→ WORK ITEM:
Your answer must be an exact copy of the data, without any pictures.

(Page-level text extractions)
Start of Block

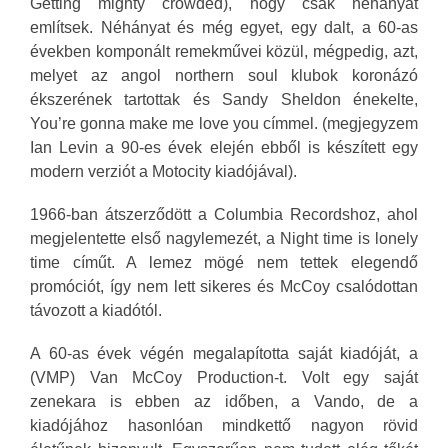
Getting mighty crowded), hogy csak néhányat
említsek. Néhányat és még egyet, egy dalt, a 60-as
években komponált remekművei közül, mégpedig, azt,
melyet az angol northern soul klubok koronázó
ékszerének tartottak és Sandy Sheldon énekelte,
You’re gonna make me love you címmel. (megjegyzem
Ian Levin a 90-es évek elején ebből is készített egy
modern verziót a Motocity kiadójával).
1966-ban átszerződött a Columbia Recordshoz, ahol
megjelentette első nagylemezét, a Night time is lonely
time címűt. A lemez mögé nem tettek elegendő
promóciót, így nem lett sikeres és McCoy csalódottan
távozott a kiadótól.
A 60-as évek végén megalapította saját kiadóját, a
(VMP) Van McCoy Production-t. Volt egy saját
zenekara is ebben az időben, a Vando, de a
kiadójához hasonlóan mindkettő nagyon rövid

End of Block

→ RESPONSE AREA:
Getting mighty crowded), hogy csak néhányat
említsek. Néhányat és még egyet, egy dalt, a 60-as
években komponált remekművei közül, mégpedig, azt,
melyet az angol northern soul klubok koronázó
ékszerének tartottak és Sandy Sheldon énekelte,
You’re gonna make me love you címmel. (megjegyzem
Ian Levin a 90-es évek elején ebből is készített egy
modern verziót a Motocity kiadójával).
1966-ban átszerződött a Columbia Recordshoz, ahol
megjelentette első nagylemezét, a Night time is lonely
time címűt. A lemez mögé nem tettek elegendő
promóciót, így nem lett sikeres és McCoy csalódottan
távozott a kiadótól.
A 60-as évek végén megalapította saját kiadóját, a
(VMP) Van McCoy Production-t. Volt egy saját
zenekara is ebben az időben, a Vando, de a
kiadójához hasonlóan mindkettő nagyon rövid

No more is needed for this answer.